[Extracted page text data]
+ + + + + + +

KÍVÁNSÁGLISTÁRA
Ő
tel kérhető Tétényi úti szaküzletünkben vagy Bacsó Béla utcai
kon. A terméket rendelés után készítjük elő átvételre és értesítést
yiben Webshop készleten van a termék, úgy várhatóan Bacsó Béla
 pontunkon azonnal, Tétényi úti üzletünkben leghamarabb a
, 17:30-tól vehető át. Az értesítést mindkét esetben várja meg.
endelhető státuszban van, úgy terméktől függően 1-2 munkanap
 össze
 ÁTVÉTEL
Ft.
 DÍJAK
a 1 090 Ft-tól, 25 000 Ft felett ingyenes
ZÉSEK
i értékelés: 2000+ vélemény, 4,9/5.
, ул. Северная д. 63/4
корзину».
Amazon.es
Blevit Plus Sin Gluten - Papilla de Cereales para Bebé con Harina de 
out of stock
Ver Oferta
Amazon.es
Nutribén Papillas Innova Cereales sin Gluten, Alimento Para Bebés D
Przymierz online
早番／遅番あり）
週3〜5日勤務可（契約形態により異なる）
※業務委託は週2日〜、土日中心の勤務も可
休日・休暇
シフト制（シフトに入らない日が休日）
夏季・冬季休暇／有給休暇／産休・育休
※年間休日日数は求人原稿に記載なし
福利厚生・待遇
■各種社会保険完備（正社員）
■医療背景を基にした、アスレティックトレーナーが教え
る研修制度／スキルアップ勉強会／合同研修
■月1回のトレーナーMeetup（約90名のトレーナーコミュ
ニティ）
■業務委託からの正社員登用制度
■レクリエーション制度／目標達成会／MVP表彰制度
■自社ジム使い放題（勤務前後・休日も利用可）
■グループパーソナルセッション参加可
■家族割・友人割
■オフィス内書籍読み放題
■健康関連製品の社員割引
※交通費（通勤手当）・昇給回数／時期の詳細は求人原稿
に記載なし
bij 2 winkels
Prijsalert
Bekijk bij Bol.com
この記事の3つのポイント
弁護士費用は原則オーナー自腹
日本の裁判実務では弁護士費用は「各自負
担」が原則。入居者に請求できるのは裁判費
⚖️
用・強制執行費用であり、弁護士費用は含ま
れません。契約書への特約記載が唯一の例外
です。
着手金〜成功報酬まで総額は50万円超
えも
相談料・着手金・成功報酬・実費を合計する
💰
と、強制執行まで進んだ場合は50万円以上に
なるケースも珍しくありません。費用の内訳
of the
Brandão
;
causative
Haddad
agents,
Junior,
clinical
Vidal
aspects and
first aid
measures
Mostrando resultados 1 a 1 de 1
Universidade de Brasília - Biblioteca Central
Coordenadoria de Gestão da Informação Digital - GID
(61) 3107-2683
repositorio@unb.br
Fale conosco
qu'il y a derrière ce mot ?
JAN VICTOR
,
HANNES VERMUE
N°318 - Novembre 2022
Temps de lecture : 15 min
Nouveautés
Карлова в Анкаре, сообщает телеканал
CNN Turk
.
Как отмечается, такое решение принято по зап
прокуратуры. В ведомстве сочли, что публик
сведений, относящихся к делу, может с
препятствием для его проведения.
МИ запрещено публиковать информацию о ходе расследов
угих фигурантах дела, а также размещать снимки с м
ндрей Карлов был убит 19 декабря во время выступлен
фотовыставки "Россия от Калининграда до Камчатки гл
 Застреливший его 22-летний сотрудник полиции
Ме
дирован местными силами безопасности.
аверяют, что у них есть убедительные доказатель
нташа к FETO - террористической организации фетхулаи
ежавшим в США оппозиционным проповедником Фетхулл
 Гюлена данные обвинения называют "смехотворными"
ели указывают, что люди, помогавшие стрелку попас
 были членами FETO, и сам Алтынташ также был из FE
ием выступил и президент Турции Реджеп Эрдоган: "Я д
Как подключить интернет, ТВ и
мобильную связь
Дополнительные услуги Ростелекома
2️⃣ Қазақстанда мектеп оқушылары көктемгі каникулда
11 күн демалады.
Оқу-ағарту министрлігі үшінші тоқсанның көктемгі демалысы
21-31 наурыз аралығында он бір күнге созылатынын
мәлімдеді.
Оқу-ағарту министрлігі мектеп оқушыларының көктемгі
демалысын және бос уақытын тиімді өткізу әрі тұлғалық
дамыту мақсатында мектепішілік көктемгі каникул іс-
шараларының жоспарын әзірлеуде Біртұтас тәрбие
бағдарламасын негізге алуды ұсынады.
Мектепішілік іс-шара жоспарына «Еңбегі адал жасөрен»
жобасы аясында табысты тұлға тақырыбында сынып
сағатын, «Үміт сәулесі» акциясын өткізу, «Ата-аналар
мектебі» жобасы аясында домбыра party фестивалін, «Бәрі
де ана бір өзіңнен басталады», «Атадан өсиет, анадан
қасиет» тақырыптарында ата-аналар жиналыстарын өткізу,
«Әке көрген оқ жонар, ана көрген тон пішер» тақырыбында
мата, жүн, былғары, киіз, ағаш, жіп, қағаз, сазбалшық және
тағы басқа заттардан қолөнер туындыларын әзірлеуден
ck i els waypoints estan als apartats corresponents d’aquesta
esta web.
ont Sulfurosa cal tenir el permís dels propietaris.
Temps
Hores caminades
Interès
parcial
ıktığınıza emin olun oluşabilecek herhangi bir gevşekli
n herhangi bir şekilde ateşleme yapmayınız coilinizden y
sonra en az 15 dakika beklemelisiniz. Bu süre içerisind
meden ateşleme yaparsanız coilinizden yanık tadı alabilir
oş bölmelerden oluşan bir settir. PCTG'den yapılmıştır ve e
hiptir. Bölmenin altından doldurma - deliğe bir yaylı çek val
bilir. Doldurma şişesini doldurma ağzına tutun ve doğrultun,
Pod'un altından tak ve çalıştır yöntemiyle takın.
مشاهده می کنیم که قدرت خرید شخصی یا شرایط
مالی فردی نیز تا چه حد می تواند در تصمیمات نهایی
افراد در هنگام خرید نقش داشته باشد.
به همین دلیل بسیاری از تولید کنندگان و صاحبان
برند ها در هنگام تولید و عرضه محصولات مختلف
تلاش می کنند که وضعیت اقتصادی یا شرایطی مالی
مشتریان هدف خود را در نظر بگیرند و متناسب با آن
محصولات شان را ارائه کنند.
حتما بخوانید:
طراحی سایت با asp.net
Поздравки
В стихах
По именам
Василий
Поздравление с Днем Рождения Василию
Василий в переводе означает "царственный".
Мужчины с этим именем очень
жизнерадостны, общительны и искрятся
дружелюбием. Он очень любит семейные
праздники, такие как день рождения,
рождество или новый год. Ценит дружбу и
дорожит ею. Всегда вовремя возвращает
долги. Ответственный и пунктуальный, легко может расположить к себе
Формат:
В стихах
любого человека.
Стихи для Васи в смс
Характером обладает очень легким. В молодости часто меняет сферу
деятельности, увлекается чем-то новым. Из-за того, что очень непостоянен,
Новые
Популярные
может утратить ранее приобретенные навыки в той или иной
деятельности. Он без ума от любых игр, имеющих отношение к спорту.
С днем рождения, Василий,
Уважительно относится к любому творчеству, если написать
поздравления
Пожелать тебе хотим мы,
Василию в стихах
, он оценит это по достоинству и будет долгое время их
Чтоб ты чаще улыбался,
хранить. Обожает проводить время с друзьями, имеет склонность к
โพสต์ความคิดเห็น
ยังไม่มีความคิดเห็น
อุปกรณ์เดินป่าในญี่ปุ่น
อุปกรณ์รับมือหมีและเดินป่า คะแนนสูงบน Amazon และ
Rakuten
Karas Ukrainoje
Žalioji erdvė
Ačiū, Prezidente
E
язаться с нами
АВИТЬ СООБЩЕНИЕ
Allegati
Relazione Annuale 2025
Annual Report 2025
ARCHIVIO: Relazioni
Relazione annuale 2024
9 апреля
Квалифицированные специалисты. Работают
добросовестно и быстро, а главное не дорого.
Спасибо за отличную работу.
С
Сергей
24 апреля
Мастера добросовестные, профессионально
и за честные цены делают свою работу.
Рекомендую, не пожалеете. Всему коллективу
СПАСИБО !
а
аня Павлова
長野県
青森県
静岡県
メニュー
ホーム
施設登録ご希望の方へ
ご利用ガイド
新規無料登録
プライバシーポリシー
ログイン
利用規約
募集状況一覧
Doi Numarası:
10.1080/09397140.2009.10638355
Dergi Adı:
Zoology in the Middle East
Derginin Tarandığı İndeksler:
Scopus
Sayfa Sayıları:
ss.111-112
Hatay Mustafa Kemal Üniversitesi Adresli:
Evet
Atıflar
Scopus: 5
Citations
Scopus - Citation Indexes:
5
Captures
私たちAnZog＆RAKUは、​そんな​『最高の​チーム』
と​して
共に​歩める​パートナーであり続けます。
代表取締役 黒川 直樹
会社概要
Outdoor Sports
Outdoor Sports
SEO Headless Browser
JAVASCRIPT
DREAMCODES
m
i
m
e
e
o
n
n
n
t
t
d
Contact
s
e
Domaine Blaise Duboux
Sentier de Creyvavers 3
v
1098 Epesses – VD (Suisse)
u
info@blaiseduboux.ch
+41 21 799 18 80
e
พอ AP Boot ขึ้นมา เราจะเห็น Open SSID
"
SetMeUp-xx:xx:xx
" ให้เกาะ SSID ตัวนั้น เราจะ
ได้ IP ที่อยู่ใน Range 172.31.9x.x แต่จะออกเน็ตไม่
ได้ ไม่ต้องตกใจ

+ + + + + + +

*Work item*:
Beginning at the line with "мата, жүн, былғары, киіз, ағаш, жіп, қағаз, сазбалшық" and stopping after the line with "праздники, такие как", please write out every line of the data above exactly and nothing else.

*Task answer*:
мата, жүн, былғары, киіз, ағаш, жіп, қағаз, сазбалшық және
тағы басқа заттардан қолөнер туындыларын әзірлеуден
ck i els waypoints estan als apartats corresponents d’aquesta
esta web.
ont Sulfurosa cal tenir el permís dels propietaris.
Temps
Hores caminades
Interès
parcial
ıktığınıza emin olun oluşabilecek herhangi bir gevşekli
n herhangi bir şekilde ateşleme yapmayınız coilinizden y
sonra en az 15 dakika beklemelisiniz. Bu süre içerisind
meden ateşleme yaparsanız coilinizden yanık tadı alabilir
oş bölmelerden oluşan bir settir. PCTG'den yapılmıştır ve e
hiptir. Bölmenin altından doldurma - deliğe bir yaylı çek val
bilir. Doldurma şişesini doldurma ağzına tutun ve doğrultun,
Pod'un altından tak ve çalıştır yöntemiyle takın.
مشاهده می کنیم که قدرت خرید شخصی یا شرایط
مالی فردی نیز تا چه حد می تواند در تصمیمات نهایی
افراد در هنگام خرید نقش داشته باشد.
به همین دلیل بسیاری از تولید کنندگان و صاحبان
برند ها در هنگام تولید و عرضه محصولات مختلف
تلاش می کنند که وضعیت اقتصادی یا شرایطی مالی
مشتریان هدف خود را در نظر بگیرند و متناسب با آن
محصولات شان را ارائه کنند.
حتما بخوانید:
طراحی سایت با asp.net
Поздравки
В стихах
По именам
Василий
Поздравление с Днем Рождения Василию
Василий в переводе означает "царственный".
Мужчины с этим именем очень
жизнерадостны, общительны и искрятся
дружелюбием. Он очень любит семейные
праздники, такие как день рождения,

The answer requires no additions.